Levantamento do Centro de Estudos Avançados em Economia Aplicada (Cepea) aponta que os preços do cereal voltaram a recuar na maior parte das praças acompanhadas, influenciados principalmente pela ausência de compradores ativos no mercado spot e pela expectativa de entrada mais intensa da safrinha nas próximas semanas.

A colheita ainda está concentrada nos estados de Mato Grosso e Paraná, mas já exerce impacto relevante sobre as negociações.
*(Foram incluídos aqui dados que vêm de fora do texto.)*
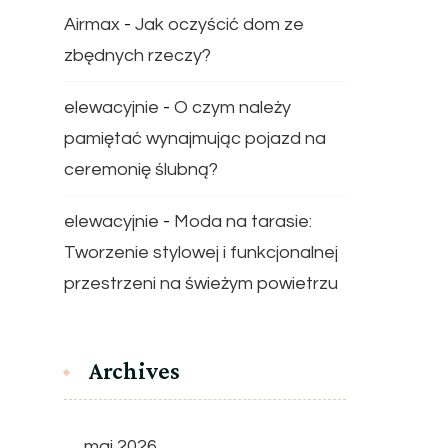
Airmax
-
Jak oczyścić dom ze
zbędnych rzeczy?
elewacyjnie
-
O czym należy
pamiętać wynajmując pojazd na
ceremonię ślubną?
elewacyjnie
-
Moda na tarasie:
Tworzenie stylowej i funkcjonalnej
przestrzeni na świeżym powietrzu
Archives
maj 2026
Em Sorriso (MT) e no Norte do Paraná, as médias parciais de maio registraram quedas de 11% e 8%, respectivamente, em comparação ao mesmo período do ano passado.

Safrinha aumenta oferta e amplia pressão sobre os preços

Segundo analistas de mercado, a perspectiva de uma safra volumosa reforça a postura cautelosa dos compradores, que aguardam preços ainda mais baixos com o avanço dos trabalhos de campo entre junho e julho.

Nem mesmo os episódios climáticos observados em algumas regiões produtoras foram suficientes para interromper o movimento de baixa. Temperaturas elevadas e falta de chuvas em áreas de Goiás e Mato Grosso do Sul, além de geadas registradas no Paraná, seguem sendo monitoradas, mas não alteraram significativamente a percepção de oferta abundante.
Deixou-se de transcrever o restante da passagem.